In March 2022, the UN refugee agency (UNHCR) and the UN human rights agency (OHCHR) issued a joint briefing on Climate Change, Displacement, and Human Rights. They noted the significance of the Human Rights Council’s recognition of the right to a healthy environment in October 2021. They reflected on the impact of climate change and environmental degradation that undermines the enjoyment of the human rights to life, water, food, sanitation, health and adequate housing of millions of vulnerable people around the world, further exacerbated in situations of displacement. The briefing affirms that in some cases international refugee or human rights law based on the principle of non-refoulement may apply, prohibiting return of a person to a country where they have a real risk of serious or irreparable harm.

Refugee law scholar Jane McAdam has written that although adverse climate change impacts are harmful, it’s difficult to show how it amounts to “persecution” as currently understood in international and national laws, in that there may be a lack of a “persecutor.” However, McAdam also suggests that the persecutor in such cases could be the “international community” and industrialized states. That is, the countries to where “climate refugees” would go are possibly the ones that failed to cut greenhouse gas emissions, leading to the inability of the displaced person to enjoy their rights. Issues around causality and attribution are difficult, but new freestanding rights may compel new accountability mechanisms.

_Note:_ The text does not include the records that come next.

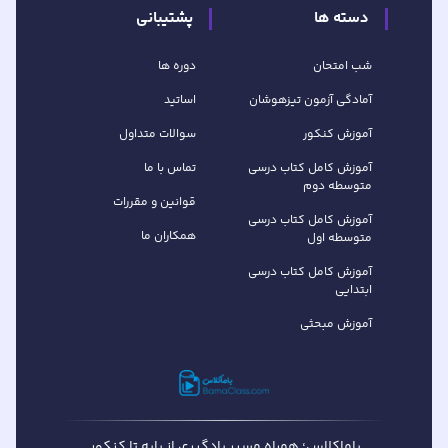
دسته ها
پشتیبانی
شب امتحان
دوره ها
آمادگی آزمون تیزهوشان
اساتید
آموزش کنکور
سوالات متداول
آموزش کامل کتاب‌ درسی
تماس با ما
متوسطه دوم
قوانین و مقررات
آموزش کامل کتاب‌ درسی
همکاران ما
متوسطه اول
آموزش کامل کتاب درسی
ابتدایی
آموزش مبحثی
باماکلاس؛ همراهِ مسیر یادگیری از پایه تا کنکور.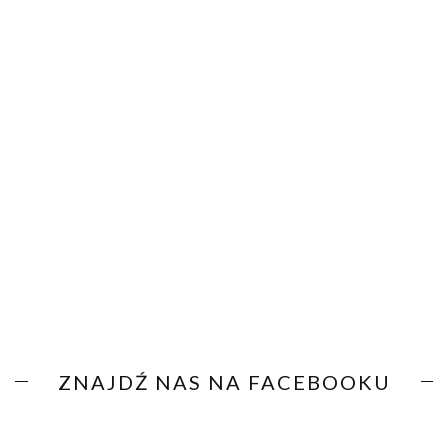
ZNAJDŹ NAS NA FACEBOOKU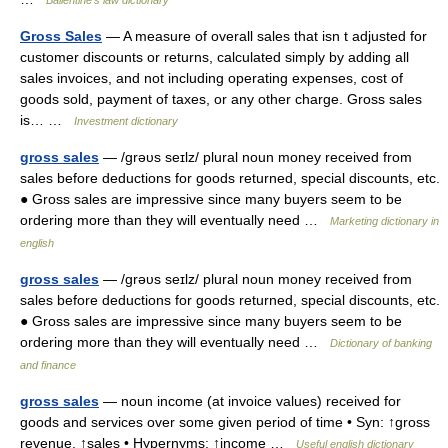
Ballentine's law dictionary
Gross Sales
— A measure of overall sales that isn t adjusted for
customer discounts or returns, calculated simply by adding all
sales invoices, and not including operating expenses, cost of
goods sold, payment of taxes, or any other charge. Gross sales
is… …
Investment dictionary
gross sales
— /grəυs seɪlz/ plural noun money received from
sales before deductions for goods returned, special discounts, etc.
● Gross sales are impressive since many buyers seem to be
ordering more than they will eventually need …
Marketing dictionary in
english
gross sales
— /grəυs seɪlz/ plural noun money received from
sales before deductions for goods returned, special discounts, etc.
● Gross sales are impressive since many buyers seem to be
ordering more than they will eventually need …
Dictionary of banking
and finance
gross sales
— noun income (at invoice values) received for
goods and services over some given period of time • Syn: ↑gross
revenue, ↑sales • Hypernyms: ↑income …
Useful english dictionary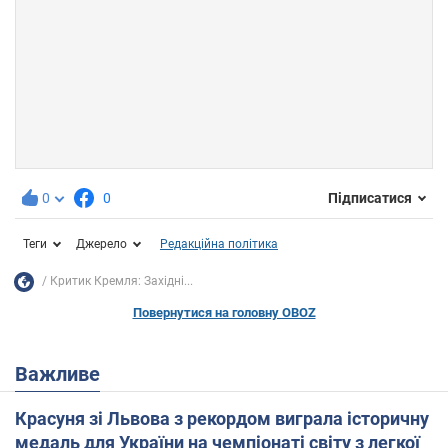
0
0
Підписатися
Теги
Джерело
Редакційна політика
Критик Кремля: Західні...
Повернутися на головну OBOZ
Важливе
Красуня зі Львова з рекордом виграла історичну
медаль для України на чемпіонаті світу з легкої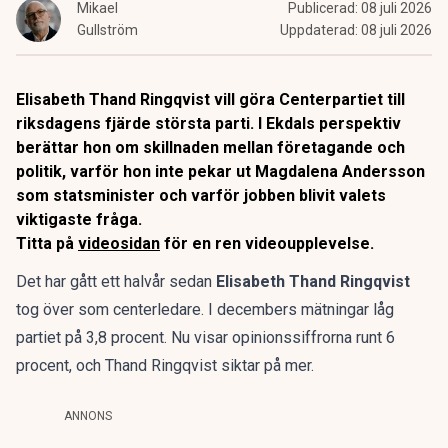
Mikael
Publicerad:
08 juli 2026
Gullström
Uppdaterad:
08 juli 2026
Elisabeth Thand Ringqvist vill göra Centerpartiet till
riksdagens fjärde största parti. I Ekdals perspektiv
berättar hon om skillnaden mellan företagande och
politik, varför hon inte pekar ut Magdalena Andersson
som statsminister och varför jobben blivit valets
viktigaste fråga.
Titta på
videosidan
för en ren videoupplevelse.
Det har gått ett halvår sedan
Elisabeth Thand Ringqvist
tog över som centerledare. I decembers mätningar låg
partiet på 3,8 procent. Nu visar opinionssiffrorna runt 6
procent, och Thand Ringqvist siktar på mer.
ANNONS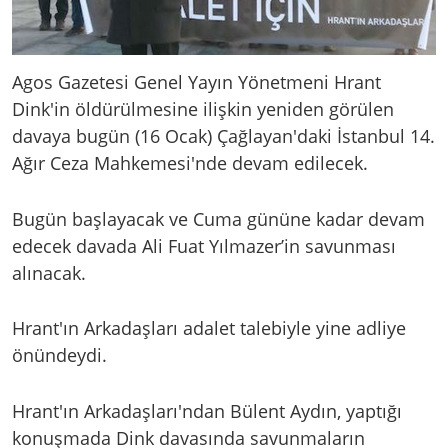
Agos Gazetesi Genel Yayın Yönetmeni Hrant
Dink'in öldürülmesine ilişkin yeniden görülen
davaya bugün (16 Ocak) Çağlayan'daki İstanbul 14.
Ağır Ceza Mahkemesi'nde devam edilecek.
Bugün başlayacak ve Cuma gününe kadar devam
edecek davada Ali Fuat Yılmazer’in savunması
alınacak.
Hrant'ın Arkadaşları adalet talebiyle yine adliye
önündeydi.
Hrant'ın Arkadaşları'ndan Bülent Aydın, yaptığı
konuşmada Dink davasında savunmaların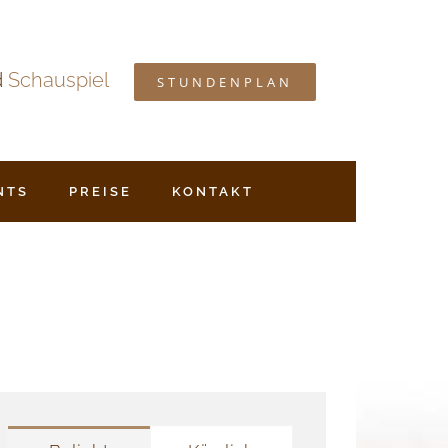
d
Schauspiel
STUNDENPLAN
NTS
PREISE
KONTAKT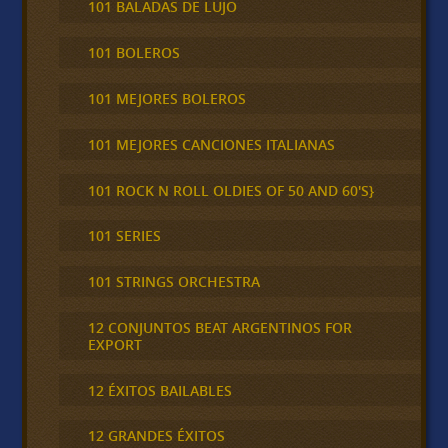
101 BALADAS DE LUJO
101 BOLEROS
101 MEJORES BOLEROS
101 MEJORES CANCIONES ITALIANAS
101 ROCK N ROLL OLDIES OF 50 AND 60'S}
101 SERIES
101 STRINGS ORCHESTRA
12 CONJUNTOS BEAT ARGENTINOS FOR
EXPORT
12 ÉXITOS BAILABLES
12 GRANDES ÉXITOS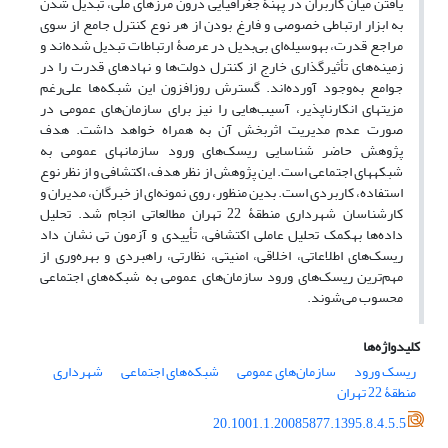
یافتن میان کاربران در پهنۀ جغرافیایی درون مرزهای ملی، تبدیل شدن
به ابزار ارتباطی خصوصی و فارغ بودن از هر نوع کنترل جامع از سوی
مراجع قدرت، به‎وسیله‌ای بی‌بدیل در عرصۀ ارتباطات تبدیل شده‌اند و
زمینه‌های تأثیرگذاری خارج از کنترل دولت‌ها و نهادهای قدرت را در
جوامع به‎‌وجود آورده‌اند. گسترش روزافزون این شبکه‌ها علی‌رغم
مزیت‎های انکارناپذیر، آسیب‌هایی را نیز برای سازمان‌های عمومی در
صورت عدم مدیریت اثربخش آن به همراه خواهد داشت. هدف
پژوهش حاضر شناسایی ریسک‌های ورود سازمان­های عمومی به
شبکه‎های اجتماعی است. این پژوهش از نظر هدف، اکتشافی و از نظر نوع
استفاده، کاربردی است. بدین منظور، روی نمونه‌ای از خبرگان، مدیران و
کارشناسان شهرداری منطقۀ 22 تهران مطالعاتی انجام شد. تحلیل
داده‌ها به‎کمک تحلیل عاملی اکتشافی، تأییدی و آزمون تی نشان داد
ریسک‌های اطلاعاتی، اخلاقی، امنیتی، نظارتی، راهبردی و بهره‌وری از
مهم‌ترین ریسک‌های ورود سازمان‌های عمومی به شبکه‌های اجتماعی
محسوب می‌شوند.
کلیدواژه‌ها
ریسک ورود
سازما‌‌ن‌های عمومی
شبکه‌های اجتماعی
شهرداری
منطقۀ 22 تهران
20.1001.1.20085877.1395.8.4.5.5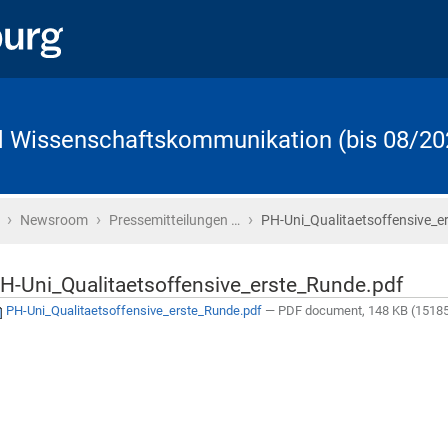
d Wissenschaftskommunikation (bis 08/20
›
›
›
Startseite
Newsroom
Pressemitteilungen …
PH-Uni_Qualitaetsoffensive_e
H-Uni_Qualitaetsoffensive_erste_Runde.pdf
PH-Uni_Qualitaetsoffensive_erste_Runde.pdf
— PDF document, 148 KB (15185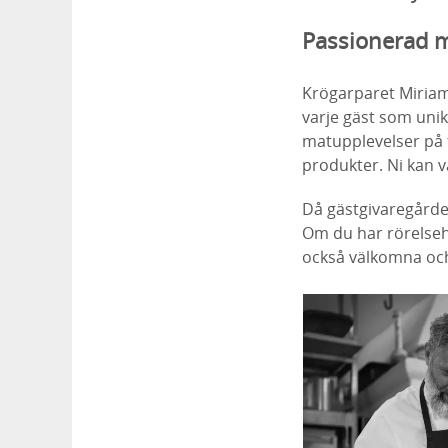
Passionerad 
Krögarparet Miriam
varje gäst som uni
matupplevelser på t
produkter. Ni kan vä
Då gästgivaregårde
Om du har rörelsehi
också välkomna och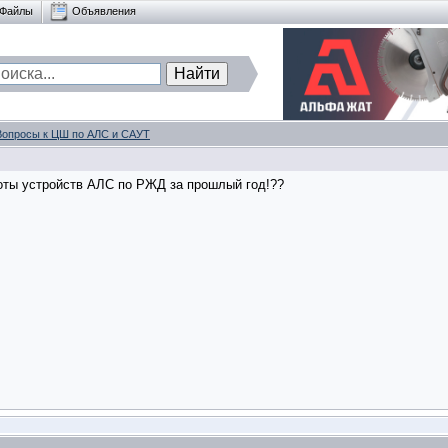
Файлы
Объявления
Вопросы к ЦШ по АЛС и САУТ
боты устройств АЛС по РЖД за прошлый год!??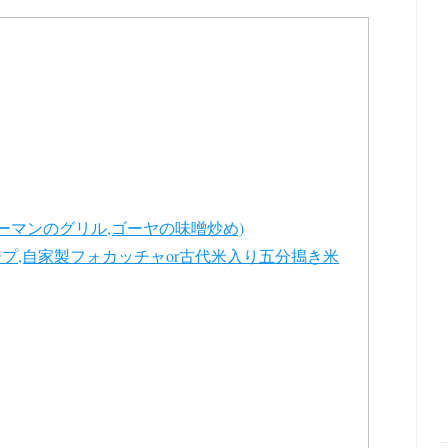
ーマンのグリル,ゴーヤの味噌炒め)
プ,自家製フォカッチャor古代米入り五分搗き米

Because marginalized groups around the world are facing social injustices disproportionately due to climate change, the argument can be made that acts and omissions causing climate change that leads to displacement could amount to persecution because they are discriminatory towards particular groups, such as Indigenous populations. Taking into consideration global inequalities, climate-based persecution could very well be found on the basis of race, religion, nationality, and membership of a particular group (ie. based on gender), falling within the parameters of international refugee law. There is also a cogent case for a new human right to “climate protection” that can broaden the scope of rights-holders and duty-bearers.

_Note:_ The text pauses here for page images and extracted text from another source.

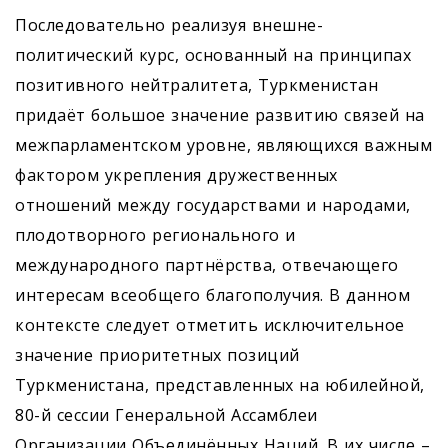
Последовательно реализуя внешне­
политический курс, основанный на принципах
позитивного нейтралитета, Туркменистан
придаёт большое значение развитию связей на
межпарламентском уровне, являющихся важным
фактором укреп­ления дружественных
отношений между государствами и народами,
плодотворного регионального и
международного партнёрства, отвечающего
интересам всеобщего благополучия. В данном
контексте следует отметить исключительное
значение приоритетных позиций
Туркменистана, представленных на юбилейной,
80-й сессии Генеральной Ассамблеи
Организации Объединённых Наций. В их числе –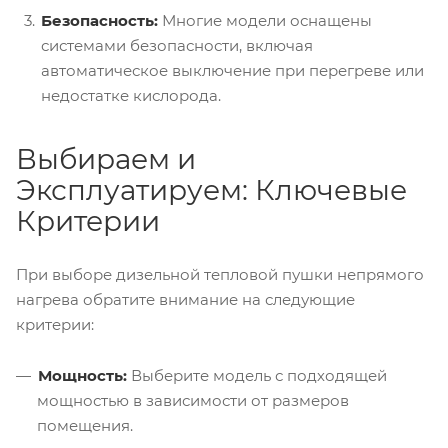
Безопасность:
Многие модели оснащены
системами безопасности, включая
автоматическое выключение при перегреве или
недостатке кислорода.
Выбираем и
Эксплуатируем: Ключевые
Критерии
При выборе дизельной тепловой пушки непрямого
нагрева обратите внимание на следующие
критерии:
Мощность:
Выберите модель с подходящей
мощностью в зависимости от размеров
помещения.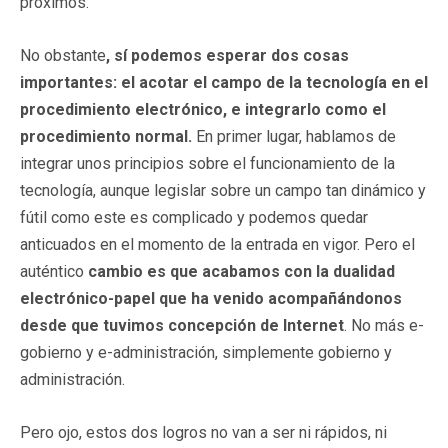
próximos.
No obstante
, sí podemos esperar dos cosas
importantes: el acotar el campo de la tecnología en el
procedimiento electrónico, e integrarlo como el
procedimiento normal.
En primer lugar, hablamos de
integrar unos principios sobre el funcionamiento de la
tecnología, aunque legislar sobre un campo tan dinámico y
fútil como este es complicado y podemos quedar
anticuados en el momento de la entrada en vigor. Pero el
auténtico
cambio es que acabamos con la dualidad
electrónico-papel que ha venido acompañándonos
desde que tuvimos concepción de Internet
. No más e-
gobierno y e-administración, simplemente gobierno y
administración.
Pero ojo, estos dos logros no van a ser ni rápidos, ni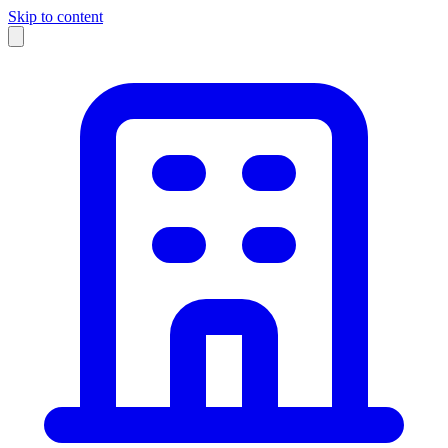
Skip to content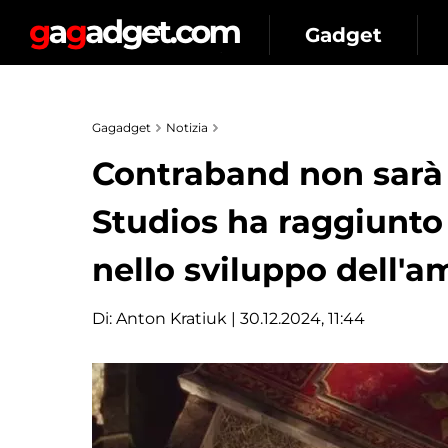
Gadget
Gagadget
Notizia
Contraband non sarà 
Studios ha raggiunto
nello sviluppo dell'a
Di:
Anton Kratiuk
| 30.12.2024, 11:44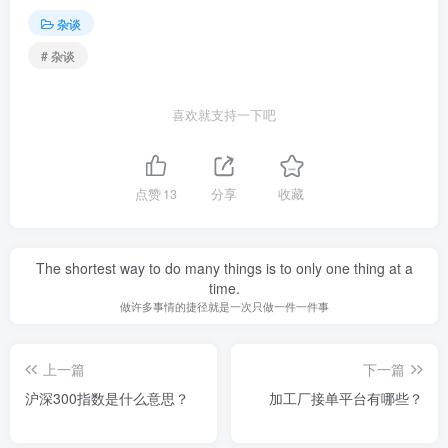
杂谈
# 杂谈
喜欢就支持一下吧
点赞
13
分享
收藏
The shortest way to do many things is to only one thing at a
time.
做许多事情的捷径就是一次只做一件一件事
上一篇
下一篇
沪深300指数是什么意思？
加工厂接单平台有哪些？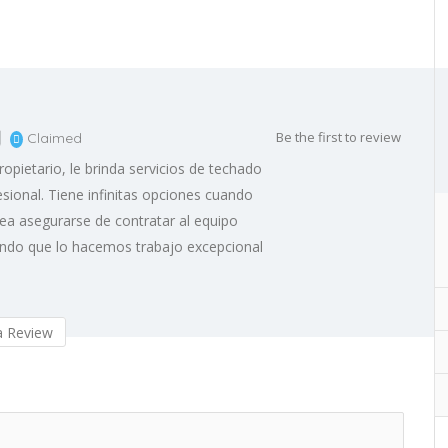
g
Be the first to review
Claimed
pietario, le brinda servicios de techado
esional. Tiene infinitas opciones cuando
sea asegurarse de contratar al equipo
endo que lo hacemos trabajo excepcional
 Review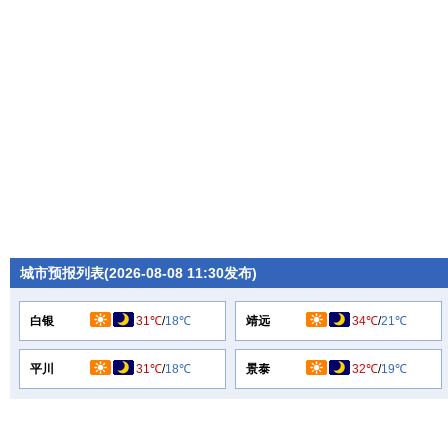
城市预报列表(2026-08-08 11:30发布)
白银
31℃
/
18℃
靖远
34℃
/
21℃
平川
31℃
/
18℃
景泰
32℃
/
19℃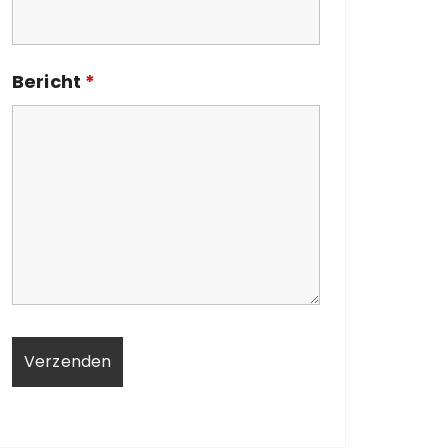
Bericht
*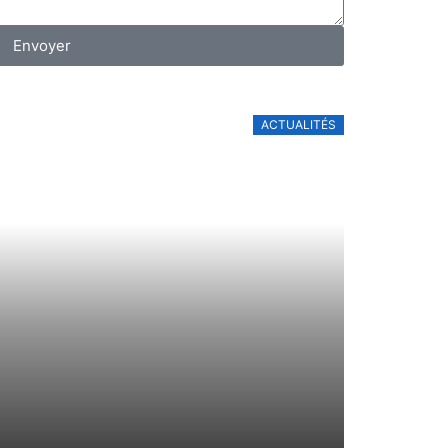
Envoyer
ACTUALITÉS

International solidarity and these new rights will also impact international policies on climate migration more broadly. For example, the European Parliamentary Assembly in its September 2021 resolution on Climate and Migration stated that “new human rights protection instruments are necessary for an effective implementation of the human right to a safe, clean, healthy and sustainable environment, which could also protect migrants moving in search of such a safe, clean, healthy and sustainable environment.” This “new generation” human right, the Assembly states, should also be embedded in international instruments that influence migration, such as those on disaster preparedness, climate adaptation, economic development, energy production and trade. The Assembly further recommends a legal status and protection policies for people displaced or migrating for climate-related reasons. Likewise, in Europe, a transnational citizen assembly came up with the Palermo Climate Declaration in October 2021 that included a provision saying “Everyone should have the right to choose their place of home, and climate asylum should be recognized” – essentially an advocacy for climate refugees, as well as a right to migration that does not currently exist.

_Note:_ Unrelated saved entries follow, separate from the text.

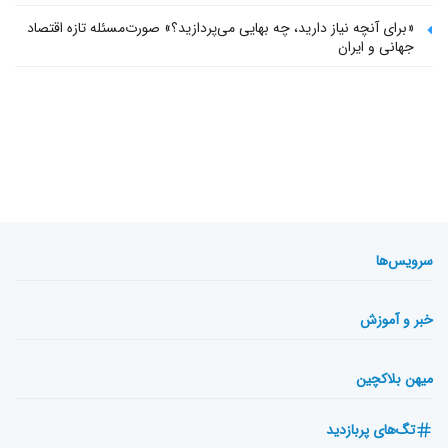
«برای آنچه نیاز دارید، چه بهایی می‌پردازید؟» صورت‌مسئله تازه اقتصاد
جهانی و ایران
سرویس‌ها
خبر و آموزش
میهن بلاکچین
تگ‌های پربازدید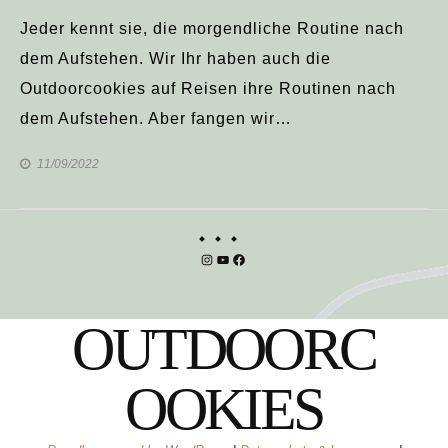
Jeder kennt sie, die morgendliche Routine nach
dem Aufstehen. Wir Ihr haben auch die
Outdoorcookies auf Reisen ihre Routinen nach
dem Aufstehen. Aber fangen wir…
11/09/2022
Instagram
YouTube
Facebook
OUTDOORC
OOKIES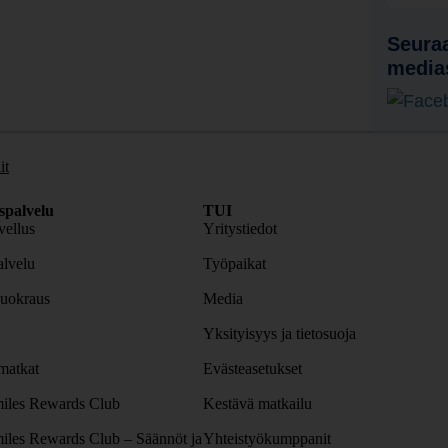
Seuraa
media
it
spalvelu
TUI
ellus
Yritystiedot
lvelu
Työpaikat
uokraus
Media
Yksityisyys ja tietosuoja
atkat
Evästeasetukset
iles Rewards Club
Kestävä matkailu
iles Rewards Club – Säännöt ja
Yhteistyökumppanit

The step forward by UNGA could mean more universal recognition of asylum claims based on environmental factors, and even new climate protection rights. Moreover, advocacy can be amped up for accountability mechanisms towards international solidarity to prevent, minimize, and respond to climate injustice and displacement of the most vulnerable communities, even propelling new rights of solidarity. There is an evolution underway – three cheers for that.